Walker was hugely disappointed and at a loss to explain Dreamloper’s lacklustre performance when she could manage only 10th of 18 as favourite in Royal Ascot’s Kensington Palace Stakes.

But she was back to winning form with a vengeance on her return to the Berkshire track for last month’s Valiant Stakes – and the Lambourn trainer is therefore encouraged to factor in top-level assignments such as the Matron Stakes at Leopardstown and Newmarket’s Sun Chariot later in the season.

He has even contemplated a possible trans-Atlantic trip to Saratoga this month – although at present, that challenge for this month’s Grade Two Ballston Spa Stakes is on the back-burner.

Walker said: “I left (Royal) Ascot so gutted and disappointed.

“I (then) did the slightly unorthodox thing of running badly in a handicap and sticking her in a Group race (next).

“But she’s a well-bred filly, and we’d always agreed that the plan was always to try to win the Kensington Palace and then go and find black type after Ascot.

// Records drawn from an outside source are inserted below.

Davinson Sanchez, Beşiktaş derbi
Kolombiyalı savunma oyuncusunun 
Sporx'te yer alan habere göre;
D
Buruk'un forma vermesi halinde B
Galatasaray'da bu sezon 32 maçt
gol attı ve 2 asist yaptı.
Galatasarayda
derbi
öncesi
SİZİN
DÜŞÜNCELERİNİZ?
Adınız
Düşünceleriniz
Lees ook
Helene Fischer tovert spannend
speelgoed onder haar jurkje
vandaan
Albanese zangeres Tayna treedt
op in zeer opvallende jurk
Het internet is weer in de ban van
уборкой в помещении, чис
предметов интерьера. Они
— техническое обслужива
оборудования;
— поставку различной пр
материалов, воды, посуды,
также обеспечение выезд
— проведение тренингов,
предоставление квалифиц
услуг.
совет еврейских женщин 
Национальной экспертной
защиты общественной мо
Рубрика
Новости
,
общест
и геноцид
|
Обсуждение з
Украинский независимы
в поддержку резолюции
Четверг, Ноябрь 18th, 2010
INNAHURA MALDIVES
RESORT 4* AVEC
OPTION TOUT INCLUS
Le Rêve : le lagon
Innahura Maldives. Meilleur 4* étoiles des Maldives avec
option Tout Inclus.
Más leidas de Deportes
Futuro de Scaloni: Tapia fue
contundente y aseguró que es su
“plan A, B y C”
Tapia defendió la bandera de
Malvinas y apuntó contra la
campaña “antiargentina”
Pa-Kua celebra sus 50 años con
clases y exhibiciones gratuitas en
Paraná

“So just because she threw in the first real dud of her career, I still thought it was worth sticking to the plan.”

Dreamloper belatedly proved her trainer right.

He added: “In her run before Royal Ascot, she and (Sir Michael Stoute’s Valiant Stakes runner-up) Lights On were in a head-bobbing finish which we came out the wrong side of – and then she (Lights On) went and won a Listed race by 10 lengths at Pontefract.

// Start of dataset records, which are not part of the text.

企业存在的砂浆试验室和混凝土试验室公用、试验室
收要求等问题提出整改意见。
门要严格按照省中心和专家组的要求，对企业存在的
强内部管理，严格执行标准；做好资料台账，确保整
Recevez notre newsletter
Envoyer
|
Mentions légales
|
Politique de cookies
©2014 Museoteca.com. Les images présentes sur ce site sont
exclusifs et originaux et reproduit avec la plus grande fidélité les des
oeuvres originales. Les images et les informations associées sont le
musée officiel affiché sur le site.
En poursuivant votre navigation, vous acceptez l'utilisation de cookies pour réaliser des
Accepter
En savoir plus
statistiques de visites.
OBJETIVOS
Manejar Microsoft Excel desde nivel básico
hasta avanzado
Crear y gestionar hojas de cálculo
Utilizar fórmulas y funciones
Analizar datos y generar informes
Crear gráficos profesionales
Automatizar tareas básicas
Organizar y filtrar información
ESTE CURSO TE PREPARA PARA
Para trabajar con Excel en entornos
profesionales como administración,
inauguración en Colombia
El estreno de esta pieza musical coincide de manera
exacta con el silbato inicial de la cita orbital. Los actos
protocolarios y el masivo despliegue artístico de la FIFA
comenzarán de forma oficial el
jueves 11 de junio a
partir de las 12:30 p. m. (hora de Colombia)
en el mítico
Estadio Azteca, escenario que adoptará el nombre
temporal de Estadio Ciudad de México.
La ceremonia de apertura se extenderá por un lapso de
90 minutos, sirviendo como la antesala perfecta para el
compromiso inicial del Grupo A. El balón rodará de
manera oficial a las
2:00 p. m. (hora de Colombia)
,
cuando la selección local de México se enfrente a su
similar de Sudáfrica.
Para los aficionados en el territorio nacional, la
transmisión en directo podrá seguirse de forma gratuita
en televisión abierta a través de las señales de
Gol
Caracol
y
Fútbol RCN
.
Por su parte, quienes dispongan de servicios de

“That gave me the confidence that she is a Stakes filly. So it paid off in spades, which is great.

“Everything from here is a bonus – we’ll aim for Group Twos and Group Ones.

“I’ve entered her up, against colts as well. We actually supplemented her for the Matron – so the Matron, Sun Chariot, and I’m toying with taking her to Saratoga for the Ballston Spa (on August 28).

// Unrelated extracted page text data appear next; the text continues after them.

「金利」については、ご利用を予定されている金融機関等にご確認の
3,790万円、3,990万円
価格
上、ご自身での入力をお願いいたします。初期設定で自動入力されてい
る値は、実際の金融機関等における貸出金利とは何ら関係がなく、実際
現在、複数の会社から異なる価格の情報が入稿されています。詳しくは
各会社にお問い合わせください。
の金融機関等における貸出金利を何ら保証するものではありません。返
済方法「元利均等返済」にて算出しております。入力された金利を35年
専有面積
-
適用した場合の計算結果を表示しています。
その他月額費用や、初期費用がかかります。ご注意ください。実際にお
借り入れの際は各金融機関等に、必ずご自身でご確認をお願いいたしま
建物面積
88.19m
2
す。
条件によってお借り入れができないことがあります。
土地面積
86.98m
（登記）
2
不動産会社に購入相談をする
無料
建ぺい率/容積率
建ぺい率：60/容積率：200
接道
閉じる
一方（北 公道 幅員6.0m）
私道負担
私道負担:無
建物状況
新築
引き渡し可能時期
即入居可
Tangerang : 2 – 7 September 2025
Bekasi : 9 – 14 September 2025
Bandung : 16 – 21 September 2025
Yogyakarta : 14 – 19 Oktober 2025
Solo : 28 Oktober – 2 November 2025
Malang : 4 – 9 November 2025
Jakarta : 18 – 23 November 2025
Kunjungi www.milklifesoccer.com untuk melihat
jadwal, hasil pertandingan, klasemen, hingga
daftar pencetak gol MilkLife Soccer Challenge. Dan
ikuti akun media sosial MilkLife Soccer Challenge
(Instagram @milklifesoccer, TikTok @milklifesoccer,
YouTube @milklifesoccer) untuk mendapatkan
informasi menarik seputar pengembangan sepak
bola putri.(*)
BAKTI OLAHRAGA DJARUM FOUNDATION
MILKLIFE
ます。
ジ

“I think we’re probably not going to do that, but we’re weighing up our options really. I think the only reason we wouldn’t go to the Ballston Spa is it might just hinder some of her opportunities here, in Ireland and France.

“So we will probably keep her over here for now, and see.”

Dreamloper’s near five-length Group Three win at Ascot came over a mile, but Walker believes she may be equally adept at that distance or a furlong shorter.

He said: “She’s a very good filly. She’s been quite hard to train – she’s always been a bit over-enthusiastic.

“The girl who rides her every day, Molly Stratton, has done a magnificent job just switching her off – and it’s all come good.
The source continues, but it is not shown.